§ Work order: Within the entries that follow, report how many lines contain the word "Беларуси", giving the number by itself.
** Records for this task follows **
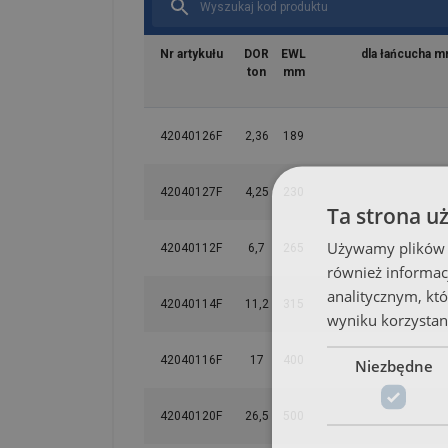
Nr artykułu
DOR
EWL
dla łańcucha m
ton
mm
42040126F
2,36
189
42040127F
4,25
230
Ta strona u
Używamy plików co
42040112F
6,7
265
również informac
analitycznym, któ
42040114F
11,2
315
wyniku korzystani
42040116F
17
400
Niezbędne
42040120F
26,5
500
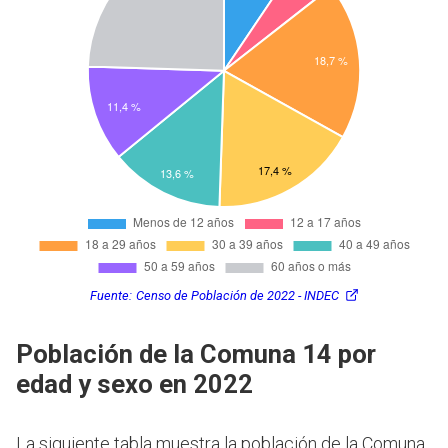
Fuente:
Censo de Población de 2022 - INDEC
Población de la Comuna 14 por
edad y sexo en 2022
La siguiente tabla muestra la población de la Comuna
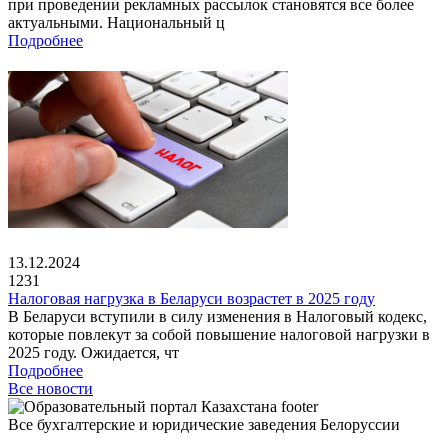
при проведении рекламных рассылок становятся все более
актуальными. Национальный ц
Подробнее
13.12.2024
1231
Налоговая нагрузка в Беларуси возрастет в 2025 году
В Беларуси вступили в силу изменения в Налоговый кодекс,
которые повлекут за собой повышение налоговой нагрузки в
2025 году. Ожидается, чт
Подробнее
Все новости
Все бухгалтерские и юридические заведения Белоруссии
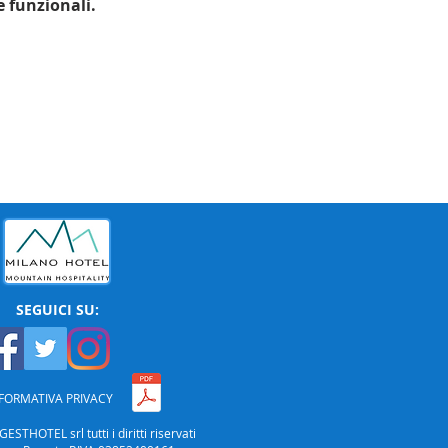
e funzionali.
SEGUICI SU:
FORMATIVA PRIVACY
STHOTEL srl tutti i diritti riservati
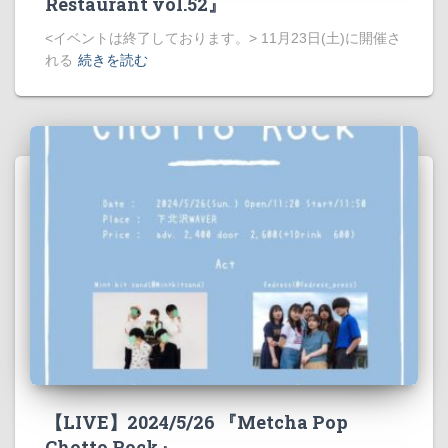
Restaurant vol.52』
<イベントは終了しております。> 11月23日(土)に開催さ
れる
続きを読む
【LIVE】2024/5/26 『Metcha Pop
Chotto Rock』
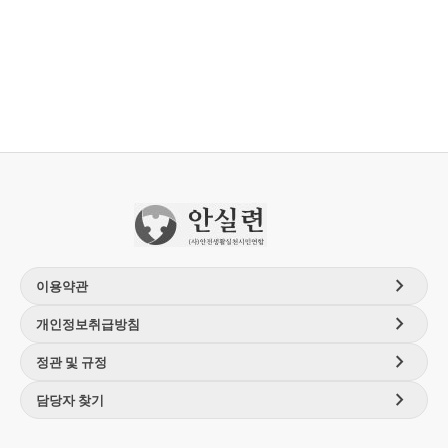
chevron_right
이용약관
chevron_right
개인정보취급방침
chevron_right
정관 및 규정
chevron_right
담당자 찾기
** End of Records for this task **
§ Solution for this task: 2